Your task = Print the records below exactly; all of them are needed.

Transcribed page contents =
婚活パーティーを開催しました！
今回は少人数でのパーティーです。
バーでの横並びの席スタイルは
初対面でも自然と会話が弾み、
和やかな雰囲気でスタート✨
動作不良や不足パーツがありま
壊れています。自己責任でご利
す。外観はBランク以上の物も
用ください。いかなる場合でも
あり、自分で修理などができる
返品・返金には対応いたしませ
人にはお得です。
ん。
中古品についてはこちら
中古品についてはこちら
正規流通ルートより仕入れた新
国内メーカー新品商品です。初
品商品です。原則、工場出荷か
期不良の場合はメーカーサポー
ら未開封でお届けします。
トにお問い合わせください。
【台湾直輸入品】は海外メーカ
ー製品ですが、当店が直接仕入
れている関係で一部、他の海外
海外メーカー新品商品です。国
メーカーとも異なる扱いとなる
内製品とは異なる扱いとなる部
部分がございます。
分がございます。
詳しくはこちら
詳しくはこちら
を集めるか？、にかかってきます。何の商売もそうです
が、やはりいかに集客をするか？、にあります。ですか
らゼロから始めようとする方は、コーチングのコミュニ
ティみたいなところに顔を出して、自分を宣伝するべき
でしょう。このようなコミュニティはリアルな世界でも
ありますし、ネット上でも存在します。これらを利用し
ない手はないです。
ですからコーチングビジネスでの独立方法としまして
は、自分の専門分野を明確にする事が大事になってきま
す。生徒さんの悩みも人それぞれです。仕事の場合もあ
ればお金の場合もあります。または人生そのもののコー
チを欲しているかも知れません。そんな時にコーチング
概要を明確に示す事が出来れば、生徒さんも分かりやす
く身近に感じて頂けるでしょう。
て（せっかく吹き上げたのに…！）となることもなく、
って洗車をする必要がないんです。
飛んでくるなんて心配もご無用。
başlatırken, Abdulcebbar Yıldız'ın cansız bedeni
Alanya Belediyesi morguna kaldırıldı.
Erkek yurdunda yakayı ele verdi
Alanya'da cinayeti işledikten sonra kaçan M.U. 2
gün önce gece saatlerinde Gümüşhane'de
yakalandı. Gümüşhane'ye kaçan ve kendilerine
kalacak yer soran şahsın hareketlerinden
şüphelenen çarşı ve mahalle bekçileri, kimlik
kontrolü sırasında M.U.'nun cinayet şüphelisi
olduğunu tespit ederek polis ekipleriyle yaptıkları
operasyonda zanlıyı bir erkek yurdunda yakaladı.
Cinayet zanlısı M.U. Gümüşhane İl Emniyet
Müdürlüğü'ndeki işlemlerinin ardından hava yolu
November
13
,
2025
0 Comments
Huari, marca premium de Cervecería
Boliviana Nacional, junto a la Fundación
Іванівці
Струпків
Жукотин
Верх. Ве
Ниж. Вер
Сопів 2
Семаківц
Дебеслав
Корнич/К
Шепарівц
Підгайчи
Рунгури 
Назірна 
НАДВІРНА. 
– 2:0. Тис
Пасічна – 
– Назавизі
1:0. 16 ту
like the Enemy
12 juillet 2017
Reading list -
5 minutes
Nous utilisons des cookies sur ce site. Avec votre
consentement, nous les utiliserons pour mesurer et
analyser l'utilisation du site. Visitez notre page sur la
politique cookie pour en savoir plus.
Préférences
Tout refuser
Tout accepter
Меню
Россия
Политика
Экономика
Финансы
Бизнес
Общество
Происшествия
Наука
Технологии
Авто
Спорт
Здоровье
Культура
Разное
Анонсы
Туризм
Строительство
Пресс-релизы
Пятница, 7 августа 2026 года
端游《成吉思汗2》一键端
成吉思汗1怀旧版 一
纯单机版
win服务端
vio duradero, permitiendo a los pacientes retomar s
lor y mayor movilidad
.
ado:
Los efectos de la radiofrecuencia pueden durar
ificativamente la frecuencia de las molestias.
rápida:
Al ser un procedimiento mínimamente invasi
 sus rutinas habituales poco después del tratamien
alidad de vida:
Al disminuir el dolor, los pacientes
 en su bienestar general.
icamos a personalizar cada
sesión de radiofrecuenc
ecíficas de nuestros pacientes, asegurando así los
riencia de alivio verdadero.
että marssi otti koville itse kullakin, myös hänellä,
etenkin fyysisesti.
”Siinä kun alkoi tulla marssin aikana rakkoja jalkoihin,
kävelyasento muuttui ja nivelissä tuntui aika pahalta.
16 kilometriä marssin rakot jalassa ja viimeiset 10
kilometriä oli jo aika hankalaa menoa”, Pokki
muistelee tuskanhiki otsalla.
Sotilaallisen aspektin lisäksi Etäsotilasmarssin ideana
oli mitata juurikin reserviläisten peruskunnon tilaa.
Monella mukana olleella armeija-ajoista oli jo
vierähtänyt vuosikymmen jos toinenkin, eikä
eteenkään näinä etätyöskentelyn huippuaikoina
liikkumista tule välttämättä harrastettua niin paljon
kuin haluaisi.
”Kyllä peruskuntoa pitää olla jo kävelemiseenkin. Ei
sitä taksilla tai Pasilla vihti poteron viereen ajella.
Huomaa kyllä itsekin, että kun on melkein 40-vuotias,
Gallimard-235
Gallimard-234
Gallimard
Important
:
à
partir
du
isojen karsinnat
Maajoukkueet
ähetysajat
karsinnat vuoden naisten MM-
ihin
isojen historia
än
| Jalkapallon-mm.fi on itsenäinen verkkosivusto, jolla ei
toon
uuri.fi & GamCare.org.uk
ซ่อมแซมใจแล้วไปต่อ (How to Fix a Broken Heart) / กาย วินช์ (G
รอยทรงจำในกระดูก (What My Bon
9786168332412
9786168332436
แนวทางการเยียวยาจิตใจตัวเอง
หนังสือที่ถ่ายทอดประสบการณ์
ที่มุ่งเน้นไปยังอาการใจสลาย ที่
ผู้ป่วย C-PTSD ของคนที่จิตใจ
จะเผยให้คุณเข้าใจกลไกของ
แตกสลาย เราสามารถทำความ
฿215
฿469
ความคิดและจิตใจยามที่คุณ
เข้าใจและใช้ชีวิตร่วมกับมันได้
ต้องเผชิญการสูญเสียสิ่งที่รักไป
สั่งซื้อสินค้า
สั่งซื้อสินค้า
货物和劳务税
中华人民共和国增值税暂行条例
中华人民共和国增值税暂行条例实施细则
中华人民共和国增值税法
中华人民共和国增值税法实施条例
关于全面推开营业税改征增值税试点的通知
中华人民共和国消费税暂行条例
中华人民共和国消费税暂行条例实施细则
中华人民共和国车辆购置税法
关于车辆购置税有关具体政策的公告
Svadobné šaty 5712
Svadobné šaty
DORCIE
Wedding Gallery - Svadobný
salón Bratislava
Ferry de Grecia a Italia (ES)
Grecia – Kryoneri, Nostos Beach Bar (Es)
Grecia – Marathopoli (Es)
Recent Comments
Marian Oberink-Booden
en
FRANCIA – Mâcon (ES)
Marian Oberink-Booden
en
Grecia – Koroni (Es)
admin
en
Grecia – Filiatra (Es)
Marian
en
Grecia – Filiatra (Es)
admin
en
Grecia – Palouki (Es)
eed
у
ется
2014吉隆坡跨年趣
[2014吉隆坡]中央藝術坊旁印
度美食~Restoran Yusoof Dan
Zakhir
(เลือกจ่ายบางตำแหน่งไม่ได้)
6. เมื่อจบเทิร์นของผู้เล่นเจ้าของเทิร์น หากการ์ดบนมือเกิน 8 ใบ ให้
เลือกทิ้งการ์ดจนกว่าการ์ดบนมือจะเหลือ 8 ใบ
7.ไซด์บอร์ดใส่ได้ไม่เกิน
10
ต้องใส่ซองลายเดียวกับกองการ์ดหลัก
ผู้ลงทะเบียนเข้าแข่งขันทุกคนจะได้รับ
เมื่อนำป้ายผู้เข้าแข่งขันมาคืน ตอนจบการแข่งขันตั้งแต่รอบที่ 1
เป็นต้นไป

Answer to this exercise =
婚活パーティーを開催しました！
今回は少人数でのパーティーです。
バーでの横並びの席スタイルは
初対面でも自然と会話が弾み、
和やかな雰囲気でスタート✨
動作不良や不足パーツがありま
壊れています。自己責任でご利
す。外観はBランク以上の物も
用ください。いかなる場合でも
あり、自分で修理などができる
返品・返金には対応いたしませ
人にはお得です。
ん。
中古品についてはこちら
中古品についてはこちら
正規流通ルートより仕入れた新
国内メーカー新品商品です。初
品商品です。原則、工場出荷か
期不良の場合はメーカーサポー
ら未開封でお届けします。
トにお問い合わせください。
【台湾直輸入品】は海外メーカ
ー製品ですが、当店が直接仕入
れている関係で一部、他の海外
海外メーカー新品商品です。国
メーカーとも異なる扱いとなる
内製品とは異なる扱いとなる部
部分がございます。
分がございます。
詳しくはこちら
詳しくはこちら
を集めるか？、にかかってきます。何の商売もそうです
が、やはりいかに集客をするか？、にあります。ですか
らゼロから始めようとする方は、コーチングのコミュニ
ティみたいなところに顔を出して、自分を宣伝するべき
でしょう。このようなコミュニティはリアルな世界でも
ありますし、ネット上でも存在します。これらを利用し
ない手はないです。
ですからコーチングビジネスでの独立方法としまして
は、自分の専門分野を明確にする事が大事になってきま
す。生徒さんの悩みも人それぞれです。仕事の場合もあ
ればお金の場合もあります。または人生そのもののコー
チを欲しているかも知れません。そんな時にコーチング
概要を明確に示す事が出来れば、生徒さんも分かりやす
く身近に感じて頂けるでしょう。
て（せっかく吹き上げたのに…！）となることもなく、
って洗車をする必要がないんです。
飛んでくるなんて心配もご無用。
başlatırken, Abdulcebbar Yıldız'ın cansız bedeni
Alanya Belediyesi morguna kaldırıldı.
Erkek yurdunda yakayı ele verdi
Alanya'da cinayeti işledikten sonra kaçan M.U. 2
gün önce gece saatlerinde Gümüşhane'de
yakalandı. Gümüşhane'ye kaçan ve kendilerine
kalacak yer soran şahsın hareketlerinden
şüphelenen çarşı ve mahalle bekçileri, kimlik
kontrolü sırasında M.U.'nun cinayet şüphelisi
olduğunu tespit ederek polis ekipleriyle yaptıkları
operasyonda zanlıyı bir erkek yurdunda yakaladı.
Cinayet zanlısı M.U. Gümüşhane İl Emniyet
Müdürlüğü'ndeki işlemlerinin ardından hava yolu
November
13
,
2025
0 Comments
Huari, marca premium de Cervecería
Boliviana Nacional, junto a la Fundación
Іванівці
Струпків
Жукотин
Верх. Ве
Ниж. Вер
Сопів 2
Семаківц
Дебеслав
Корнич/К
Шепарівц
Підгайчи
Рунгури 
Назірна 
НАДВІРНА. 
– 2:0. Тис
Пасічна – 
– Назавизі
1:0. 16 ту
like the Enemy
12 juillet 2017
Reading list -
5 minutes
Nous utilisons des cookies sur ce site. Avec votre
consentement, nous les utiliserons pour mesurer et
analyser l'utilisation du site. Visitez notre page sur la
politique cookie pour en savoir plus.
Préférences
Tout refuser
Tout accepter
Меню
Россия
Политика
Экономика
Финансы
Бизнес
Общество
Происшествия
Наука
Технологии
Авто
Спорт
Здоровье
Культура
Разное
Анонсы
Туризм
Строительство
Пресс-релизы
Пятница, 7 августа 2026 года
端游《成吉思汗2》一键端
成吉思汗1怀旧版 一
纯单机版
win服务端
vio duradero, permitiendo a los pacientes retomar s
lor y mayor movilidad
.
ado:
Los efectos de la radiofrecuencia pueden durar
ificativamente la frecuencia de las molestias.
rápida:
Al ser un procedimiento mínimamente invasi
 sus rutinas habituales poco después del tratamien
alidad de vida:
Al disminuir el dolor, los pacientes
 en su bienestar general.
icamos a personalizar cada
sesión de radiofrecuenc
ecíficas de nuestros pacientes, asegurando así los
riencia de alivio verdadero.
että marssi otti koville itse kullakin, myös hänellä,
etenkin fyysisesti.
”Siinä kun alkoi tulla marssin aikana rakkoja jalkoihin,
kävelyasento muuttui ja nivelissä tuntui aika pahalta.
16 kilometriä marssin rakot jalassa ja viimeiset 10
kilometriä oli jo aika hankalaa menoa”, Pokki
muistelee tuskanhiki otsalla.
Sotilaallisen aspektin lisäksi Etäsotilasmarssin ideana
oli mitata juurikin reserviläisten peruskunnon tilaa.
Monella mukana olleella armeija-ajoista oli jo
vierähtänyt vuosikymmen jos toinenkin, eikä
eteenkään näinä etätyöskentelyn huippuaikoina
liikkumista tule välttämättä harrastettua niin paljon
kuin haluaisi.
”Kyllä peruskuntoa pitää olla jo kävelemiseenkin. Ei
sitä taksilla tai Pasilla vihti poteron viereen ajella.
Huomaa kyllä itsekin, että kun on melkein 40-vuotias,
Gallimard-235
Gallimard-234
Gallimard
Important
:
à
partir
du
isojen karsinnat
Maajoukkueet
ähetysajat
karsinnat vuoden naisten MM-
ihin
isojen historia
än
| Jalkapallon-mm.fi on itsenäinen verkkosivusto, jolla ei
toon
uuri.fi & GamCare.org.uk
ซ่อมแซมใจแล้วไปต่อ (How to Fix a Broken Heart) / กาย วินช์ (G
รอยทรงจำในกระดูก (What My Bon
9786168332412
9786168332436
แนวทางการเยียวยาจิตใจตัวเอง
หนังสือที่ถ่ายทอดประสบการณ์
ที่มุ่งเน้นไปยังอาการใจสลาย ที่
ผู้ป่วย C-PTSD ของคนที่จิตใจ
จะเผยให้คุณเข้าใจกลไกของ
แตกสลาย เราสามารถทำความ
฿215
฿469
ความคิดและจิตใจยามที่คุณ
เข้าใจและใช้ชีวิตร่วมกับมันได้
ต้องเผชิญการสูญเสียสิ่งที่รักไป
สั่งซื้อสินค้า
สั่งซื้อสินค้า
货物和劳务税
中华人民共和国增值税暂行条例
中华人民共和国增值税暂行条例实施细则
中华人民共和国增值税法
中华人民共和国增值税法实施条例
关于全面推开营业税改征增值税试点的通知
中华人民共和国消费税暂行条例
中华人民共和国消费税暂行条例实施细则
中华人民共和国车辆购置税法
关于车辆购置税有关具体政策的公告
Svadobné šaty 5712
Svadobné šaty
DORCIE
Wedding Gallery - Svadobný
salón Bratislava
Ferry de Grecia a Italia (ES)
Grecia – Kryoneri, Nostos Beach Bar (Es)
Grecia – Marathopoli (Es)
Recent Comments
Marian Oberink-Booden
en
FRANCIA – Mâcon (ES)
Marian Oberink-Booden
en
Grecia – Koroni (Es)
admin
en
Grecia – Filiatra (Es)
Marian
en
Grecia – Filiatra (Es)
admin
en
Grecia – Palouki (Es)
eed
у
ется
2014吉隆坡跨年趣
[2014吉隆坡]中央藝術坊旁印
度美食~Restoran Yusoof Dan
Zakhir
(เลือกจ่ายบางตำแหน่งไม่ได้)
6. เมื่อจบเทิร์นของผู้เล่นเจ้าของเทิร์น หากการ์ดบนมือเกิน 8 ใบ ให้
เลือกทิ้งการ์ดจนกว่าการ์ดบนมือจะเหลือ 8 ใบ
7.ไซด์บอร์ดใส่ได้ไม่เกิน
10
ต้องใส่ซองลายเดียวกับกองการ์ดหลัก
ผู้ลงทะเบียนเข้าแข่งขันทุกคนจะได้รับ
เมื่อนำป้ายผู้เข้าแข่งขันมาคืน ตอนจบการแข่งขันตั้งแต่รอบที่ 1
เป็นต้นไป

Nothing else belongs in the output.